Fruit and VegetablesEating More Fruits and Vegetables Adds More Red and Yellow Tones to Skin Within 6 Weeks, Study Suggests

One more reason to eat well! Eating more fruits and vegetables gives  a rosy hue to skin making you more attractive. It’s Mother Nature’s way of giving skin a healthy glow.

Yellow-red pigments which give natural produce like carrots, tomatoes and mangoes their colour can also alter the hue of our skin when they are absorbed by fat deposits in our skin, a study showed.

According to the Scottish researchers the changes in the redness and yellowness of skin in white people may be linked to the number of servings of fruit and vegetables they eat on a daily basis. These antioxidant-rich foods, which are loaded with plant-based pigments, seem to affect skin tone.

Study

For the study scientists analysed data from 35 college students with average age about 21, at the University of St. Andrews in Scotland. Participants completed food frequency questionnaires describing how often they ate certain foods during all three sessions of the study over a six-week period. On average, the students ate 3.5 servings of fruit and vegetables a day.

Scientists also measured each person’s skin tone at seven body locations, including the cheeks, forehead, shoulder, and upper arm, at the beginning of the study as well as at three weeks and six weeks.

Findings

Findings suggest that eating fruits and vegetables give Healthier, Better-Looking Skin. After six weeks, the researchers observed noticeable increases in skin redness and yellowness in people who increased the fruit and vegetables at their meals. Healthier and rosier-looking skin was linked with an increase of one portion of fruit and vegetables a day.

“Diet-linked skin color changes occurred over a relatively short time period and were attainable through relatively modest dietary changes,” the study researchers write.

They suggest it’s the carotenoids — the red, yellow, and orange pigments in fruits and vegetables — that play an important role in skin tone. Foods such as carrots, sweet potatoes, squash, and apricots are rich in beta-carotene, as are some dark green vegetables, including spinach and kale. Another carotenoid is lycopene, which is found in tomatoes and pink grapefruits.

Researcher’s View

Ross Whitehead, who led the research, said: “Most of us know we should eat plenty of fruit and veg, yet we are not sufficiently motivated to actually go ahead and eat a healthy diet.”

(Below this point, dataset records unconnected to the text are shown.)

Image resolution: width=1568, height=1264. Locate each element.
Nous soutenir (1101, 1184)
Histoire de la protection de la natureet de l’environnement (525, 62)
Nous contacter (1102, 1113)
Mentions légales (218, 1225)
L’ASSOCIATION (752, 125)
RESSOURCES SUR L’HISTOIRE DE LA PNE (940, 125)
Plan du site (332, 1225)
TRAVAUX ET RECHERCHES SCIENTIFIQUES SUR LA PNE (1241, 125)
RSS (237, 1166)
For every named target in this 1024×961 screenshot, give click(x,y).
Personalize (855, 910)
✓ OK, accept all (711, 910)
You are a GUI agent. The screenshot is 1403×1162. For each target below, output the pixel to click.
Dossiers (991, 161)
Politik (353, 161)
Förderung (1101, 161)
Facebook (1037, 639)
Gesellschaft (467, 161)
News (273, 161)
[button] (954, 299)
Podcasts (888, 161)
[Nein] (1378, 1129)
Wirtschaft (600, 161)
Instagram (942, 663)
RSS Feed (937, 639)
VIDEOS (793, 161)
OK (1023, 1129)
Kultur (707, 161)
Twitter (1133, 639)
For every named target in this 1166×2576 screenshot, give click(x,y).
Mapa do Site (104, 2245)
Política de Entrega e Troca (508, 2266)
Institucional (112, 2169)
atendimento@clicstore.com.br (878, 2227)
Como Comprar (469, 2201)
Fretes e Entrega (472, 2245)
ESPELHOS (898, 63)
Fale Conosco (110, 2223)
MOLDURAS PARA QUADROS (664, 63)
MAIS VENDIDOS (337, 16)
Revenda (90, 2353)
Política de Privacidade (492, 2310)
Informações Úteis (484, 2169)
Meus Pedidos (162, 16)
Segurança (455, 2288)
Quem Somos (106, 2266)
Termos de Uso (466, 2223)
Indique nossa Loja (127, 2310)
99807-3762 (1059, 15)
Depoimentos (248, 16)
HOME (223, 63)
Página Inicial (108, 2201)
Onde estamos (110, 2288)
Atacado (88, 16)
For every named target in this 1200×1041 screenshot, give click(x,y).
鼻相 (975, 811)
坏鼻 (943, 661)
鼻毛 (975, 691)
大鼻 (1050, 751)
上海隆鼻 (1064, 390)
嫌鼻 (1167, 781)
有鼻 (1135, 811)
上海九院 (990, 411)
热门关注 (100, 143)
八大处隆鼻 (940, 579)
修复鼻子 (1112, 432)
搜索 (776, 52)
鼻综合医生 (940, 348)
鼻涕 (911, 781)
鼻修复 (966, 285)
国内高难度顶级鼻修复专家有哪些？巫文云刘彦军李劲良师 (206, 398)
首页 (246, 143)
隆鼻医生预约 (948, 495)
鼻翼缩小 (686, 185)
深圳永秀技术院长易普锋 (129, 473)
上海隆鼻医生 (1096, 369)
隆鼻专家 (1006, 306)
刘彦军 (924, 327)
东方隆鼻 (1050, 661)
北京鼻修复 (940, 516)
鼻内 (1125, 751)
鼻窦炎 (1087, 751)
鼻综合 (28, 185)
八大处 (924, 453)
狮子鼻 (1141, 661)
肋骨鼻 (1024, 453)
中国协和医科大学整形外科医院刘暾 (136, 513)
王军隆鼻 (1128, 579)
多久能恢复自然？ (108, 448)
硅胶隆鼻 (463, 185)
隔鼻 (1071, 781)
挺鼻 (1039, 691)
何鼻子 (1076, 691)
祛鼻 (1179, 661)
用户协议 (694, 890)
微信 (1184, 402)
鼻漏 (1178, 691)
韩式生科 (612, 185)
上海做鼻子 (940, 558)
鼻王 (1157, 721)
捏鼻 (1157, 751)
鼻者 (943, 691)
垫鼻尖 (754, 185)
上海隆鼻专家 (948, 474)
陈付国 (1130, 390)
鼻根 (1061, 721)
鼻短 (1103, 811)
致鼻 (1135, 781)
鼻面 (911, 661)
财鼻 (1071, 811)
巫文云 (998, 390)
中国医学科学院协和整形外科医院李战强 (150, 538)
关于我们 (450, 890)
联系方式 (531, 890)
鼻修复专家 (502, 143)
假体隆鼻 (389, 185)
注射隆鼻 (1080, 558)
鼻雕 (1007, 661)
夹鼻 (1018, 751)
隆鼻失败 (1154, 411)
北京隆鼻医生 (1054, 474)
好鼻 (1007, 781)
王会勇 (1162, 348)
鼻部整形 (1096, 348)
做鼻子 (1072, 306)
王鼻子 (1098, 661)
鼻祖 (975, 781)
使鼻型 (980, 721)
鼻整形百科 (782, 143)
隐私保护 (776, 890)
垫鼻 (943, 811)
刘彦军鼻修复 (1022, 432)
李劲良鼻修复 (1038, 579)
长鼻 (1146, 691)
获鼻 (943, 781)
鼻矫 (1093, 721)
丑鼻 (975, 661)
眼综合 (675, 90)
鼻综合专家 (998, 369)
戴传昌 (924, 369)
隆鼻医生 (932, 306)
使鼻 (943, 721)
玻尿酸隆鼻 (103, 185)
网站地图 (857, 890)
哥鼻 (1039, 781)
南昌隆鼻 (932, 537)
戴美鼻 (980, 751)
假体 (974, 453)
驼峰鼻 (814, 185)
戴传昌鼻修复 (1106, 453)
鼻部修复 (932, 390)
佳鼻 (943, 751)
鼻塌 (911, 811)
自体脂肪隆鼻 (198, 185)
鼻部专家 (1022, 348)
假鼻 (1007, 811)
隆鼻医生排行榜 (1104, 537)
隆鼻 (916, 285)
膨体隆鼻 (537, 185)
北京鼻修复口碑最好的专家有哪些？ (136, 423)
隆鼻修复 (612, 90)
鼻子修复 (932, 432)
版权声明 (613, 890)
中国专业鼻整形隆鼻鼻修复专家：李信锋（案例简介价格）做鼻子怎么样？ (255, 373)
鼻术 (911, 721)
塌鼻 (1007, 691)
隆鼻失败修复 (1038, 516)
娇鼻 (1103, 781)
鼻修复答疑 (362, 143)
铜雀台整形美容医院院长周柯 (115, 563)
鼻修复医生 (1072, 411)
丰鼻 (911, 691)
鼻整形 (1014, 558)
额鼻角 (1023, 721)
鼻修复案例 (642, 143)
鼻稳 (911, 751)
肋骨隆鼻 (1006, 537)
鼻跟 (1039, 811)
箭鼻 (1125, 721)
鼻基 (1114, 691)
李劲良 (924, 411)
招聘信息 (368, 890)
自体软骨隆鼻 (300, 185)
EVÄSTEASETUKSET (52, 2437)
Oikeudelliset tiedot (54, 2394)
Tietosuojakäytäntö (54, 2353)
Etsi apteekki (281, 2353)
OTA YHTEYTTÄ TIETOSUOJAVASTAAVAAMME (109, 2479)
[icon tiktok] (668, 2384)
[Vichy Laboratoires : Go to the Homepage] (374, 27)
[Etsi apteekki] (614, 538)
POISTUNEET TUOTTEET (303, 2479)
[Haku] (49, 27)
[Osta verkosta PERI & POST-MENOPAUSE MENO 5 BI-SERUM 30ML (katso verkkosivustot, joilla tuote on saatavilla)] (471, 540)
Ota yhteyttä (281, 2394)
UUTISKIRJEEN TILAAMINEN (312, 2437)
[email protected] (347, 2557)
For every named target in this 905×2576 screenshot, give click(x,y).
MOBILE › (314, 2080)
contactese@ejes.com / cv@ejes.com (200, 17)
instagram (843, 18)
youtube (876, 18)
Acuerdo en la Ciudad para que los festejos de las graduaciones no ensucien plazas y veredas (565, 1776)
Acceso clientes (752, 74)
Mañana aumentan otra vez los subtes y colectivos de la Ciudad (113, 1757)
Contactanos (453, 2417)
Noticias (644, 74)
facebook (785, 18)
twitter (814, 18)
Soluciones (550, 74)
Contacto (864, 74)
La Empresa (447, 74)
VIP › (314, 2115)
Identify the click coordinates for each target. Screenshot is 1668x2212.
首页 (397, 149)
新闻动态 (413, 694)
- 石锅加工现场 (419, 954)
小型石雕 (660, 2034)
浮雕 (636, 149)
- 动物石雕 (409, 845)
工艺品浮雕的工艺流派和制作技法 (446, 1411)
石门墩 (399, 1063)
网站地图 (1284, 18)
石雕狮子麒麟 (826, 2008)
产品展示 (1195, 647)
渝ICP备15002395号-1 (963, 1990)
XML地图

“We hope that by highlighting the rapidly achievable benefits of a healthy diet on our attractiveness will be a stronger incentive for people to eat more healthily. Knowing you are going to look more attractive in a few weeks may be more persuasive than the promise of health benefits later in life.”

Researchers said still more study is needed to know if similar findings would be seen in people with other skin pigmentations, or if older adults would have the same changes in skin tone as younger adults.